In discussion Slobodan Sijan noted that both Pansini’s and Ivan Galeta’s first films were more emotional and that their limited impact turned them toward their formalist trajectories. Galeta’s work, not evident this year, in its playful formalism of public sporting encounters like water polo and table tennis could also be considered productively in relation to this Yugoslav formalism, to Malcolm Le Grice’s British films and an American West Coast ‘70s avant-garde. Sijan also pointed out that none of this antifilm output ever fell foul of the political censors. I would suggest that these formal films were not seen as subversive in Tito’s Yugoslavia because they occupied technically the regime’s blind-spot, uncannily enacting its methods of surveillance that came to serve social control more pervasively in the post-modernist state.

On antifilm Pansini wrote in the ‘60s, “every form, every experiment is permitted and welcomed in the foreseen new society, free from bureaucratic statism and social constrictions. Antifilm is the ‘act of discovery and research; it is an integral part of life’; it means liberation from myths, authority, rules, laws, and terror.” (1) Today it is as if Pansini’s vision has spawned its very opposite: a surveillance machine, a security network enabled and programmed to record every street corner of any international metropolis to sing the ultimate immersive City Symphony to a state authority’s benefit, catching every daily emotional gesture in cold analytic detail and requiring a security workforce trained with perceptual strategies gleaned from the language of formalist film to unpack. A contemporary film like 12 Explosions (2008) by Johann Lurf also makes this point for me. Lurf’s Vertigo Rush (2007), shown in the Austrian program, through its perceptual play, does for the landscape what Lee does for flowers.
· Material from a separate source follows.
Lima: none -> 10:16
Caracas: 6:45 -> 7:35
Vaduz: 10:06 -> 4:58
Films the jury of Andres Denegri and Vassily Bourikas picked as the festival competition’s “best” included the Davorin Marc short but sweet Ellen (2013), its two minutes impacting like an illuminating existential ‘tweet’ and Julia Weibenberg’s Snowstorm (2013). Snowstorm’s interest lay more in its content than its form, documenting the work of a memory specialist as she slowly surveys, contemplates, remembers and then must recall an image’s binary code; the film working as commentary against the grain on the nature of contemporary speed-up in an image dominated world. It was also good to see Mike Hoolboom’s recent Buffalo Death Mask (2013) get the nod, revisiting his extended HIV history, a communion with a body wound that continues to put avant-garde technique at the service of loss and survival. With images bled of colour, Hoolboom saunters into the greying frame, into the light, like a lone Texas Ranger and as survivor, wearing his scarred body like a badge; the work of a mature and articulate image-smith with something critical to say.
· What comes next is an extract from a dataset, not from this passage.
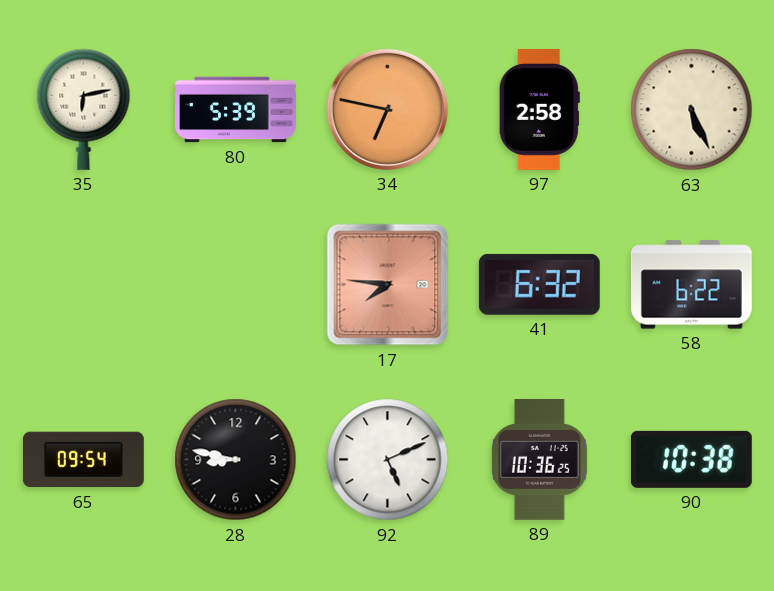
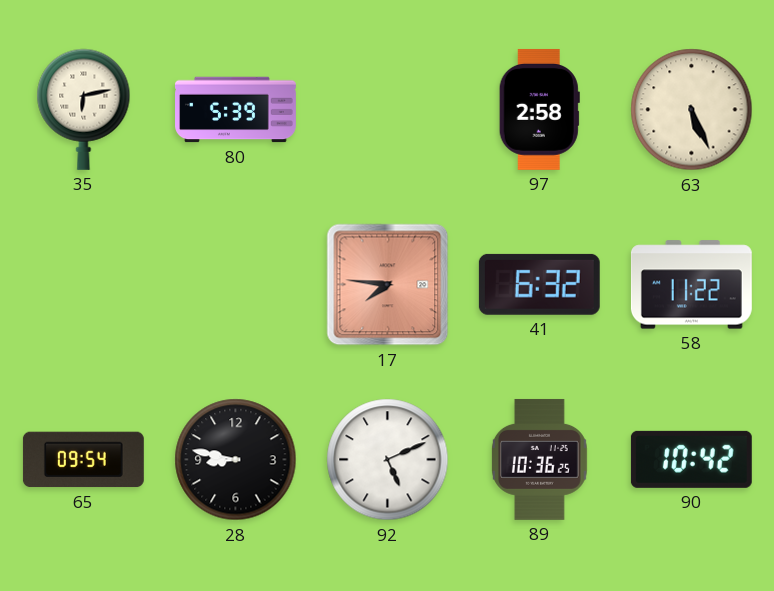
34: 6:47 -> none
58: 6:22 -> 11:22
90: 10:38 -> 10:42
Another film anointed by Bourikas and Denegri was The Residency by Ioannis Savvidis (2012), documenting the passing of time at an artist residency in Portugal. Left alone in silence in an empty house, Savvidis performs as engagingly in this film as he did through his presence at the festival itself. The Residency has a sequence where Savvidis cuts out of paper, origami-like, the small graphic profiles of different shapes of cars, a truck, a utility, a bus and so on, to place them in a playful solitary game of surveillance over, in front of, that transport type as it winds over the nearby hills. These paper masks framing, containing and marking these moving vehicles physically re-performs that kind of manipulation that gets done on computer screens using Photoshop. His tracking mimics the array of masking filters provided by computer editing software used to mask, layer and construct imagery. Yet there are no computer graphics in this film. In watching these country roads from his balcony Savvidis mocks that security officer’s role sitting in front of banks of monitors searching for transgressions and traffic flow in our big cities.

Special thanks to Greg Decuir for his support in writing this article.

Alternativa Film/Video
10-14 December 2013
Festival website: http://www.alternativefilmvideo.org

Endnote

  1. Quoted in Dubravka Djurić and Miško Šuvaković (eds), Impossible Histories: Historical Avant-gardes, Neo-avant-gardes, and Post-avant-gardes in Yugoslavia. 1918-1991, MIT Press, Boston, 2003, p. 479.